• _Task goal_
Please show every line from the entries that carries the word "instances".

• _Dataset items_
────────

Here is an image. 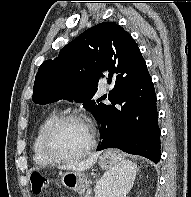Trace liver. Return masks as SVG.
Returning a JSON list of instances; mask_svg holds the SVG:
<instances>
[{
    "label": "liver",
    "mask_w": 191,
    "mask_h": 197,
    "mask_svg": "<svg viewBox=\"0 0 191 197\" xmlns=\"http://www.w3.org/2000/svg\"><path fill=\"white\" fill-rule=\"evenodd\" d=\"M99 155H100V153H95L92 156H90L89 158H87L86 160H83L80 162H74V163L64 165V166H59V168L72 170V171H84L86 169H89L90 167H92L96 163Z\"/></svg>",
    "instance_id": "1"
}]
</instances>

────────

• _Task output_
Returning a JSON list of instances; mask_svg holds the SVG:
<instances>
</instances>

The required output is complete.